*** Listed records ***

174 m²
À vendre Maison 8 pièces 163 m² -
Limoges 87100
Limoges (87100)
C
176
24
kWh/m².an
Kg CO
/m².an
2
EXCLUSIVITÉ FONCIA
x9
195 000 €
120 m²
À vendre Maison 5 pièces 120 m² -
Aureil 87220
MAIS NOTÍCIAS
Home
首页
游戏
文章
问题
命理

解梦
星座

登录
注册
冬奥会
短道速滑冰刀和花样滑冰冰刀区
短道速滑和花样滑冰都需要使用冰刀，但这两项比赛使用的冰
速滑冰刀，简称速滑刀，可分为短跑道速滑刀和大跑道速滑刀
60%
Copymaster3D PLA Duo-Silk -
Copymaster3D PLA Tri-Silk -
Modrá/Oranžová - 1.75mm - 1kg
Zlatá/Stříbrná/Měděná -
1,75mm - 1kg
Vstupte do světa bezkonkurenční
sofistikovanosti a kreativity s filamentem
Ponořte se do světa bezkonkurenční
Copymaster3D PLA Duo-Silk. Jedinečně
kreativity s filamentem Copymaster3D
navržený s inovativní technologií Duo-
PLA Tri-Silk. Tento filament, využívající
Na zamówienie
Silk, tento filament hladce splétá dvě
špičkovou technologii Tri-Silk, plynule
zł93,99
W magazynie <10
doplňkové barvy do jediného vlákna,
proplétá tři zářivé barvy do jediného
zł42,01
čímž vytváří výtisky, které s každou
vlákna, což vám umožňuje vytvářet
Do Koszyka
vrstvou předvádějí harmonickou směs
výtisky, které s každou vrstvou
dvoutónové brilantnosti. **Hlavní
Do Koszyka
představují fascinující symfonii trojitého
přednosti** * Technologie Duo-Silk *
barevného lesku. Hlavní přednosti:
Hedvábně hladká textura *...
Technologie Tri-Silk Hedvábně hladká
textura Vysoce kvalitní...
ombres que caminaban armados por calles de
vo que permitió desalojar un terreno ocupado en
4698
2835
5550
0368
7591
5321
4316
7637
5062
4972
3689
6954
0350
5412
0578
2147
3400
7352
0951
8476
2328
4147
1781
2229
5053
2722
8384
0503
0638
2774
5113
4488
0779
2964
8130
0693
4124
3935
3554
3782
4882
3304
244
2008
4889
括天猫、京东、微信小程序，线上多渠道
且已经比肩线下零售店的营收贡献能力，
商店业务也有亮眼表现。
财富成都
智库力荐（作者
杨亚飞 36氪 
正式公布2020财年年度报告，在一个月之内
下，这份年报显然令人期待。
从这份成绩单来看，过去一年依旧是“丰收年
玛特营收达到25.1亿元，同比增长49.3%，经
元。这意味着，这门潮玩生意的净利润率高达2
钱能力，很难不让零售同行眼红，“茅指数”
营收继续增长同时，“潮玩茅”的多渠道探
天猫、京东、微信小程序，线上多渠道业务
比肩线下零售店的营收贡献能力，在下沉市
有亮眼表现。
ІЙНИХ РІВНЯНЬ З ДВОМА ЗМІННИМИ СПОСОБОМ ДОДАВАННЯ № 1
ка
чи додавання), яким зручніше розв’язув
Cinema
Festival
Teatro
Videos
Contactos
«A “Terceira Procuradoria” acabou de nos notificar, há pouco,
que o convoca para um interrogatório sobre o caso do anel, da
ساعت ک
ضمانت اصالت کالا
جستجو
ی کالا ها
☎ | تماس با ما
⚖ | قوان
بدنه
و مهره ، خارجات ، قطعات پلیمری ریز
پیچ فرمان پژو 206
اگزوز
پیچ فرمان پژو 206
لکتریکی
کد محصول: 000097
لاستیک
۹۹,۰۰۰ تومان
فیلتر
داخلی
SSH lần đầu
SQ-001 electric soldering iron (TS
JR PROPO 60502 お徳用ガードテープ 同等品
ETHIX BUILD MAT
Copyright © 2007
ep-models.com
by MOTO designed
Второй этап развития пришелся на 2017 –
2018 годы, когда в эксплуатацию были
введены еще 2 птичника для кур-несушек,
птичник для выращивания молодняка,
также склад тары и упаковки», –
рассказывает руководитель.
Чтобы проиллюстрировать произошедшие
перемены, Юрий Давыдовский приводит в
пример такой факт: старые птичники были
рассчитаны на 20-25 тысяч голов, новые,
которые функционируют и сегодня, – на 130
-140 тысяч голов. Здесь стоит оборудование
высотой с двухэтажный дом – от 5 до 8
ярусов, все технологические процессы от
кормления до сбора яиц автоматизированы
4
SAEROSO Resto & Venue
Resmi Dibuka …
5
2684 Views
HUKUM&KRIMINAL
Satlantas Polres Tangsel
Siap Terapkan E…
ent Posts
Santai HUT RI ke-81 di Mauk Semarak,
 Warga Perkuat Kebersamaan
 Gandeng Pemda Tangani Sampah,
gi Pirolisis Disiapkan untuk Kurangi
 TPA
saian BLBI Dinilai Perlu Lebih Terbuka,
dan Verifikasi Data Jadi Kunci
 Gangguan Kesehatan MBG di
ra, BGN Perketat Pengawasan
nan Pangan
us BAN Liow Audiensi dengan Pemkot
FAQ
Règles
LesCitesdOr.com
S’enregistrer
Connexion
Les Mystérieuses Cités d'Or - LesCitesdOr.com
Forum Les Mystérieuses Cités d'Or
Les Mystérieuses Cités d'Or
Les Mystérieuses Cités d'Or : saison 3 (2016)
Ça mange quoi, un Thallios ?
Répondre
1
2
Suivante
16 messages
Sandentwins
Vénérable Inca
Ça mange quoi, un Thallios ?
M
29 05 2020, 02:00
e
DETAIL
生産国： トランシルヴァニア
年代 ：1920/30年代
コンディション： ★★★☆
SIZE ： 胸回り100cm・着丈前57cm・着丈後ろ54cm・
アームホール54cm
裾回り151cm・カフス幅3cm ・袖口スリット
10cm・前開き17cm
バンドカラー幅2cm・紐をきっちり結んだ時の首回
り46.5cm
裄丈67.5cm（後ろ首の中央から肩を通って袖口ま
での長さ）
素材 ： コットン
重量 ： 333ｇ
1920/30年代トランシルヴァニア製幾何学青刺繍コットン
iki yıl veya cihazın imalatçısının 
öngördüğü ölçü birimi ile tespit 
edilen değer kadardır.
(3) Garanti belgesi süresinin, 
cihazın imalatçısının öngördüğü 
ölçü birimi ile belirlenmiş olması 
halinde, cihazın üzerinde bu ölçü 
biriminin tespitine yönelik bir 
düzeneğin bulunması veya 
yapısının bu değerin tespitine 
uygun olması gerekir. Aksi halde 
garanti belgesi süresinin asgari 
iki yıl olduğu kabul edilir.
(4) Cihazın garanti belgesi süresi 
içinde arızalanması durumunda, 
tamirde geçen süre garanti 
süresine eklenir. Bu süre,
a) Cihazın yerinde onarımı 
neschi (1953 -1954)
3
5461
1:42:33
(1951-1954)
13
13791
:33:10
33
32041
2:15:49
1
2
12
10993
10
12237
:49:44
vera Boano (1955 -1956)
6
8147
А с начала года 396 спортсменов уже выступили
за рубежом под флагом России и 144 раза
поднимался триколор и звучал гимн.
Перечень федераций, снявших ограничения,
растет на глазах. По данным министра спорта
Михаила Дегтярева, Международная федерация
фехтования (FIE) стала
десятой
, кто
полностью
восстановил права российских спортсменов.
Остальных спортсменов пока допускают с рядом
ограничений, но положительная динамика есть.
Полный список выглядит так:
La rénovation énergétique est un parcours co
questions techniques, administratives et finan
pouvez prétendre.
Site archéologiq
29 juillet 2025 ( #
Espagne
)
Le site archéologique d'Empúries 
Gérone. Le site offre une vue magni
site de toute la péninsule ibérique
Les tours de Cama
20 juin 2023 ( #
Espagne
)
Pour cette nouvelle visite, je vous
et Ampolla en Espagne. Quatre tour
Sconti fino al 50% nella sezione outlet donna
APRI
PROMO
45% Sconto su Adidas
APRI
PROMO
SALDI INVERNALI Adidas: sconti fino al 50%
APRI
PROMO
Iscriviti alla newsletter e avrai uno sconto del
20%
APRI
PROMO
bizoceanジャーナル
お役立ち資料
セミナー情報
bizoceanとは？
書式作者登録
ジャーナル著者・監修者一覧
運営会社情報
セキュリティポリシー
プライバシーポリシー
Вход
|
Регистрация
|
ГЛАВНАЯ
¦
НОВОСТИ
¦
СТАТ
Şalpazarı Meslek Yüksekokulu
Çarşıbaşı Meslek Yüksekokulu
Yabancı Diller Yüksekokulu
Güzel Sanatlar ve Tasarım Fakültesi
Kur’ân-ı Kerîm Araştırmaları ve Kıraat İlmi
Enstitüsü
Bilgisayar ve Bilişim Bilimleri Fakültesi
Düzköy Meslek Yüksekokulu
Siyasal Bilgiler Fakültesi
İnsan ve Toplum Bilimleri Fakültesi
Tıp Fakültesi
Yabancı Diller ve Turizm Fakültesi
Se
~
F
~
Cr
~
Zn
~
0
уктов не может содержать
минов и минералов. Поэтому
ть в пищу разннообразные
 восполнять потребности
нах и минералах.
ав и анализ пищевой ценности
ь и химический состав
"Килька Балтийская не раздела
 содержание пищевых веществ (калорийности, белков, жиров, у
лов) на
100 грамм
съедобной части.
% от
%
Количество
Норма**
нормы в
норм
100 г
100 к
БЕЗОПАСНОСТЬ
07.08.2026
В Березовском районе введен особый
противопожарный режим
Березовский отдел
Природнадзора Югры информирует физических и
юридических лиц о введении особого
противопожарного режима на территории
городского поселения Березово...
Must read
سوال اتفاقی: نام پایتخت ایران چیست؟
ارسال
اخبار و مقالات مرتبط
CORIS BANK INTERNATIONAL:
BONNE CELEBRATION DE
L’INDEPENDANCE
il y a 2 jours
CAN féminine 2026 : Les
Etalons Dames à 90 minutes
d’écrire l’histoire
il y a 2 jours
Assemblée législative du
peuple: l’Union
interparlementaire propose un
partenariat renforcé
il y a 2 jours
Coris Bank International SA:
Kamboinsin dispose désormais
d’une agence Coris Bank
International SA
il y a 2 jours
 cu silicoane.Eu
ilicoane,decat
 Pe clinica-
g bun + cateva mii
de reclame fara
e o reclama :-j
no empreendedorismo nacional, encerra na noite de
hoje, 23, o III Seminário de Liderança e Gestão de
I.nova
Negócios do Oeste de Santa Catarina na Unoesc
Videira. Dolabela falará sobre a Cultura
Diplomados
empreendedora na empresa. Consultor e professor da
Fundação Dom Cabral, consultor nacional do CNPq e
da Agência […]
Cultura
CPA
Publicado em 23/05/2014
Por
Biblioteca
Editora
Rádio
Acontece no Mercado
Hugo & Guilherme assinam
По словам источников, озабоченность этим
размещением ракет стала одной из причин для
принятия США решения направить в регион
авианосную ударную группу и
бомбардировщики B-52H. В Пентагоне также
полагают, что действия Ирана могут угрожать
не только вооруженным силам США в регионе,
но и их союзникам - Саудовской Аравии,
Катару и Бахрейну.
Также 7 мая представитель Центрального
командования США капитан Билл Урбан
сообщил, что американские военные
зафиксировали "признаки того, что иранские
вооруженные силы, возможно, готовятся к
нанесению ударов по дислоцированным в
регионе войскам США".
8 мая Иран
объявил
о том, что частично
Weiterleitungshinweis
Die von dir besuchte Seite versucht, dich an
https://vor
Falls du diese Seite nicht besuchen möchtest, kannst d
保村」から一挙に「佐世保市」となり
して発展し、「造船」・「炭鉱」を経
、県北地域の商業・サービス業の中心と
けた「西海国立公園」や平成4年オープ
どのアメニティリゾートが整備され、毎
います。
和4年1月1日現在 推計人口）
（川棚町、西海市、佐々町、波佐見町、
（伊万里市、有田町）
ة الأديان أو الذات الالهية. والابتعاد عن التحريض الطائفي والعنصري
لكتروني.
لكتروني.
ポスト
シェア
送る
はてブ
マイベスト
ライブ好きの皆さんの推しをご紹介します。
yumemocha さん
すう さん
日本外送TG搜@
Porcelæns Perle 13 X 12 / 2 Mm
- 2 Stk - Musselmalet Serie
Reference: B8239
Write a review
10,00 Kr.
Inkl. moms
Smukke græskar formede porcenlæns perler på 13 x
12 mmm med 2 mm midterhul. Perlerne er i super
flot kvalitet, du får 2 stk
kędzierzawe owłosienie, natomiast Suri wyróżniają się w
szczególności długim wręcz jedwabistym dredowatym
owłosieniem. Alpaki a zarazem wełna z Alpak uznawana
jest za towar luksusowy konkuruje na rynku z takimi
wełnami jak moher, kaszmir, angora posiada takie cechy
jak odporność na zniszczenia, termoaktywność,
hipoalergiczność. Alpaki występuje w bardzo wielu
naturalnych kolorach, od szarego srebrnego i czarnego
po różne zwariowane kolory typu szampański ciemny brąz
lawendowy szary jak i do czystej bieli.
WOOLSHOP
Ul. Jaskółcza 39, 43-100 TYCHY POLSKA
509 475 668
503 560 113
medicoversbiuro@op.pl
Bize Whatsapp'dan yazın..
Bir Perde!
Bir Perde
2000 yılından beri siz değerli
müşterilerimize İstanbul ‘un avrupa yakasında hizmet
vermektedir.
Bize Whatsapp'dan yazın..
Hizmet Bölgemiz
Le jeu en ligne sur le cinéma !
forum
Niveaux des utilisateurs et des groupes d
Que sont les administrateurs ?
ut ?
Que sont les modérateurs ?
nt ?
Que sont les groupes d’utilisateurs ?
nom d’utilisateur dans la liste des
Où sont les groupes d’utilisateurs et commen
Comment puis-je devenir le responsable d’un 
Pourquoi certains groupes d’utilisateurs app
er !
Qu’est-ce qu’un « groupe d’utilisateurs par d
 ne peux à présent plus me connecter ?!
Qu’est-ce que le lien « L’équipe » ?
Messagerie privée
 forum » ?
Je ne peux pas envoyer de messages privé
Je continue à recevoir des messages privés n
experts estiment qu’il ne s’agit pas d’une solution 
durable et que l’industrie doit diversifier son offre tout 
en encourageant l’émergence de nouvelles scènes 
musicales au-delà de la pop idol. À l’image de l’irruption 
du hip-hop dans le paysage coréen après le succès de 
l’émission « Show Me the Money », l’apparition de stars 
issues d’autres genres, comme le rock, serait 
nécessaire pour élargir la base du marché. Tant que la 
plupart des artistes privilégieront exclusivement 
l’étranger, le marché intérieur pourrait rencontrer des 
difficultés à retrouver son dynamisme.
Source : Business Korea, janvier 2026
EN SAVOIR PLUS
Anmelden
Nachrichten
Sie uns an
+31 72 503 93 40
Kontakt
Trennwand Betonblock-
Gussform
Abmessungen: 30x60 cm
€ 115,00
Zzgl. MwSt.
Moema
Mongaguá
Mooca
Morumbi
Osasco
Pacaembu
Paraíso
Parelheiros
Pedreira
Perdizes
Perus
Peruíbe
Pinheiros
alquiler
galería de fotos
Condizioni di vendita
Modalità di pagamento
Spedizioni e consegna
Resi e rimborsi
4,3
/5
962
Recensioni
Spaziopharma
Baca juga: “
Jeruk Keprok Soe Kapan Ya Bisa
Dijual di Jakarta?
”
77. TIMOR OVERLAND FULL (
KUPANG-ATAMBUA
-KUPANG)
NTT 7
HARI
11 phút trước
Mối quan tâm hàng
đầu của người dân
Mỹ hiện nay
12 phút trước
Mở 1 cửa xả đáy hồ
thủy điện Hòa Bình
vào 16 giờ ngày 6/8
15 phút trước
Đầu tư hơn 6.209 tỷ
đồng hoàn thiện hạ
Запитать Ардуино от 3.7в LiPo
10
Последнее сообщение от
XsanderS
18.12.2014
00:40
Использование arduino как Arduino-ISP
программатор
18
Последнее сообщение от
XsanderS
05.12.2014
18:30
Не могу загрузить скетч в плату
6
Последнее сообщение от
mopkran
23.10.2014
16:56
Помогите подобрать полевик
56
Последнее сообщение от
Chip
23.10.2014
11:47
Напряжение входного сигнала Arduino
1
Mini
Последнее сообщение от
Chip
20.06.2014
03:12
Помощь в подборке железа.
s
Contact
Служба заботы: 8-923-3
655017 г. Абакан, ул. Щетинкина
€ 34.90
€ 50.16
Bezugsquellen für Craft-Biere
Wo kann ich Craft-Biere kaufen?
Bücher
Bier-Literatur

***

**Your assignment**
Check each line of the entries above, and show every one holding the word "LesCitesdOr".

**Output for this exercise**
LesCitesdOr.com
Les Mystérieuses Cités d'Or - LesCitesdOr.com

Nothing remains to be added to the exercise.